▸ AIM OF THE EXERCISE
Each entry below needs to be copied exactly, with nothing dropped.

*** Begin section ***

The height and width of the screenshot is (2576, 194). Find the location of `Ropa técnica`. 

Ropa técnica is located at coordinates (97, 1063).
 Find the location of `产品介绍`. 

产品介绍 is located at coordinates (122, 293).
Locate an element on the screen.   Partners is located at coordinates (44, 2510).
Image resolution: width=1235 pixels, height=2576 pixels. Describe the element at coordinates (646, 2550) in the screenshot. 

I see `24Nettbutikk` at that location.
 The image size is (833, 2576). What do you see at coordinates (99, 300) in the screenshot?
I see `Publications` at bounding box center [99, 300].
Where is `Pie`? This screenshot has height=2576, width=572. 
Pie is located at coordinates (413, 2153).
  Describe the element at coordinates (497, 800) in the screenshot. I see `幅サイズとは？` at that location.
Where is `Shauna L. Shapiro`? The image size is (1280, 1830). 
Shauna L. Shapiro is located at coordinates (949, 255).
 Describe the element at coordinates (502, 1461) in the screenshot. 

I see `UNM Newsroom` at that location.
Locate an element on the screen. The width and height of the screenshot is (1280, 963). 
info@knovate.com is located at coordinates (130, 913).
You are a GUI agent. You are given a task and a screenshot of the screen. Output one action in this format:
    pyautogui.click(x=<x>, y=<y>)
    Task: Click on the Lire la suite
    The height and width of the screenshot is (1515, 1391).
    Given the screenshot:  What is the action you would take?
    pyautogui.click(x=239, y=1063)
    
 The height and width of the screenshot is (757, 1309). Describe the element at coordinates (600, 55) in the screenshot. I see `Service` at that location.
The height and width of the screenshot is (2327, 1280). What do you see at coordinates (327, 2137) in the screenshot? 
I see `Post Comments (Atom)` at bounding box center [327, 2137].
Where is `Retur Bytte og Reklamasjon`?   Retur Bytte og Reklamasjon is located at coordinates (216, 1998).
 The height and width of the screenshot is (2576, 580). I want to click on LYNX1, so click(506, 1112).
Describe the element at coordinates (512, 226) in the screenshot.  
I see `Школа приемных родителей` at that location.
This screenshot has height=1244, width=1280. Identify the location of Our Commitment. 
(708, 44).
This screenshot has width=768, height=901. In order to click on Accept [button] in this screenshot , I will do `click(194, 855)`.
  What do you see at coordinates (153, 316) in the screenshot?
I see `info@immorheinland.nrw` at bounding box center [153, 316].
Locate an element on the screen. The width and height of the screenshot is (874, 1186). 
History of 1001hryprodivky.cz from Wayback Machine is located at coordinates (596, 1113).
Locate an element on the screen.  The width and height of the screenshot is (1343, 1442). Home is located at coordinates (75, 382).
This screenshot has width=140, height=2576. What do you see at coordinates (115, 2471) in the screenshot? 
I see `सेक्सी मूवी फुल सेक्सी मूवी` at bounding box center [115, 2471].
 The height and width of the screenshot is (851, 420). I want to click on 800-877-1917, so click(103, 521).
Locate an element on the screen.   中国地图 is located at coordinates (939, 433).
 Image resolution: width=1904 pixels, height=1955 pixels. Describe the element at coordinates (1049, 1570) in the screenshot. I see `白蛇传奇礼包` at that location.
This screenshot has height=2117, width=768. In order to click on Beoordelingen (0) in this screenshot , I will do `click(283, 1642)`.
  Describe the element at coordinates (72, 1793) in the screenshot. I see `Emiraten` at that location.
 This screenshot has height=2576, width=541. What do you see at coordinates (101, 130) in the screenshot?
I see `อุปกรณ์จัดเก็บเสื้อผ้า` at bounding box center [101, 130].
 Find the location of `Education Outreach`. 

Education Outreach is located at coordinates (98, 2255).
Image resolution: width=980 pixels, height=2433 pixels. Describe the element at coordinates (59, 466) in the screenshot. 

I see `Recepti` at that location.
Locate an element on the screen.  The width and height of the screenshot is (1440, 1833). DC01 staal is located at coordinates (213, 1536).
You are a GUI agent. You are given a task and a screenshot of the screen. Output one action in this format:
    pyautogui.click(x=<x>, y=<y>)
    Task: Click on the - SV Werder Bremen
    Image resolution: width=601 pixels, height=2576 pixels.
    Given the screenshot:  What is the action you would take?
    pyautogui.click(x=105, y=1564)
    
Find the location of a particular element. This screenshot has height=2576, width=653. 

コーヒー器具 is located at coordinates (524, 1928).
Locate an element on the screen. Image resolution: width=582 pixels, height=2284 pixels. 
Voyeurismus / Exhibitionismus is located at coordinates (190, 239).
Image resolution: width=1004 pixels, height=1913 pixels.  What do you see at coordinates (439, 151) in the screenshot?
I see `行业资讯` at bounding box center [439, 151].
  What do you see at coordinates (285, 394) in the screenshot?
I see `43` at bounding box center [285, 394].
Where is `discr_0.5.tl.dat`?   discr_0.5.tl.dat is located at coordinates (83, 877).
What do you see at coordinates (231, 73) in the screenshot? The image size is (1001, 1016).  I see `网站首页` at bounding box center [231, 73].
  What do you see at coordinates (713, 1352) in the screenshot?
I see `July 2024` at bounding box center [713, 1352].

*** End section ***

▸ REPLY TO THE TASK
The height and width of the screenshot is (2576, 194). Find the location of `Ropa técnica`. 

Ropa técnica is located at coordinates (97, 1063).
 Find the location of `产品介绍`. 

产品介绍 is located at coordinates (122, 293).
Locate an element on the screen.   Partners is located at coordinates (44, 2510).
Image resolution: width=1235 pixels, height=2576 pixels. Describe the element at coordinates (646, 2550) in the screenshot. 

I see `24Nettbutikk` at that location.
 The image size is (833, 2576). What do you see at coordinates (99, 300) in the screenshot?
I see `Publications` at bounding box center [99, 300].
Where is `Pie`? This screenshot has height=2576, width=572. 
Pie is located at coordinates (413, 2153).
  Describe the element at coordinates (497, 800) in the screenshot. I see `幅サイズとは？` at that location.
Where is `Shauna L. Shapiro`? The image size is (1280, 1830). 
Shauna L. Shapiro is located at coordinates (949, 255).
 Describe the element at coordinates (502, 1461) in the screenshot. 

I see `UNM Newsroom` at that location.
Locate an element on the screen. The width and height of the screenshot is (1280, 963). 
info@knovate.com is located at coordinates (130, 913).
You are a GUI agent. You are given a task and a screenshot of the screen. Output one action in this format:
    pyautogui.click(x=<x>, y=<y>)
    Task: Click on the Lire la suite
    The height and width of the screenshot is (1515, 1391).
    Given the screenshot:  What is the action you would take?
    pyautogui.click(x=239, y=1063)
    
 The height and width of the screenshot is (757, 1309). Describe the element at coordinates (600, 55) in the screenshot. I see `Service` at that location.
The height and width of the screenshot is (2327, 1280). What do you see at coordinates (327, 2137) in the screenshot? 
I see `Post Comments (Atom)` at bounding box center [327, 2137].
Where is `Retur Bytte og Reklamasjon`?   Retur Bytte og Reklamasjon is located at coordinates (216, 1998).
 The height and width of the screenshot is (2576, 580). I want to click on LYNX1, so click(506, 1112).
Describe the element at coordinates (512, 226) in the screenshot.  
I see `Школа приемных родителей` at that location.
This screenshot has height=1244, width=1280. Identify the location of Our Commitment. 
(708, 44).
This screenshot has width=768, height=901. In order to click on Accept [button] in this screenshot , I will do `click(194, 855)`.
  What do you see at coordinates (153, 316) in the screenshot?
I see `info@immorheinland.nrw` at bounding box center [153, 316].
Locate an element on the screen. The width and height of the screenshot is (874, 1186). 
History of 1001hryprodivky.cz from Wayback Machine is located at coordinates (596, 1113).
Locate an element on the screen.  The width and height of the screenshot is (1343, 1442). Home is located at coordinates (75, 382).
This screenshot has width=140, height=2576. What do you see at coordinates (115, 2471) in the screenshot? 
I see `सेक्सी मूवी फुल सेक्सी मूवी` at bounding box center [115, 2471].
 The height and width of the screenshot is (851, 420). I want to click on 800-877-1917, so click(103, 521).
Locate an element on the screen.   中国地图 is located at coordinates (939, 433).
 Image resolution: width=1904 pixels, height=1955 pixels. Describe the element at coordinates (1049, 1570) in the screenshot. I see `白蛇传奇礼包` at that location.
This screenshot has height=2117, width=768. In order to click on Beoordelingen (0) in this screenshot , I will do `click(283, 1642)`.
  Describe the element at coordinates (72, 1793) in the screenshot. I see `Emiraten` at that location.
 This screenshot has height=2576, width=541. What do you see at coordinates (101, 130) in the screenshot?
I see `อุปกรณ์จัดเก็บเสื้อผ้า` at bounding box center [101, 130].
 Find the location of `Education Outreach`. 

Education Outreach is located at coordinates (98, 2255).
Image resolution: width=980 pixels, height=2433 pixels. Describe the element at coordinates (59, 466) in the screenshot. 

I see `Recepti` at that location.
Locate an element on the screen.  The width and height of the screenshot is (1440, 1833). DC01 staal is located at coordinates (213, 1536).
You are a GUI agent. You are given a task and a screenshot of the screen. Output one action in this format:
    pyautogui.click(x=<x>, y=<y>)
    Task: Click on the - SV Werder Bremen
    Image resolution: width=601 pixels, height=2576 pixels.
    Given the screenshot:  What is the action you would take?
    pyautogui.click(x=105, y=1564)
    
Find the location of a particular element. This screenshot has height=2576, width=653. 

コーヒー器具 is located at coordinates (524, 1928).
Locate an element on the screen. Image resolution: width=582 pixels, height=2284 pixels. 
Voyeurismus / Exhibitionismus is located at coordinates (190, 239).
Image resolution: width=1004 pixels, height=1913 pixels.  What do you see at coordinates (439, 151) in the screenshot?
I see `行业资讯` at bounding box center [439, 151].
  What do you see at coordinates (285, 394) in the screenshot?
I see `43` at bounding box center [285, 394].
Where is `discr_0.5.tl.dat`?   discr_0.5.tl.dat is located at coordinates (83, 877).
What do you see at coordinates (231, 73) in the screenshot? The image size is (1001, 1016).  I see `网站首页` at bounding box center [231, 73].
  What do you see at coordinates (713, 1352) in the screenshot?
I see `July 2024` at bounding box center [713, 1352].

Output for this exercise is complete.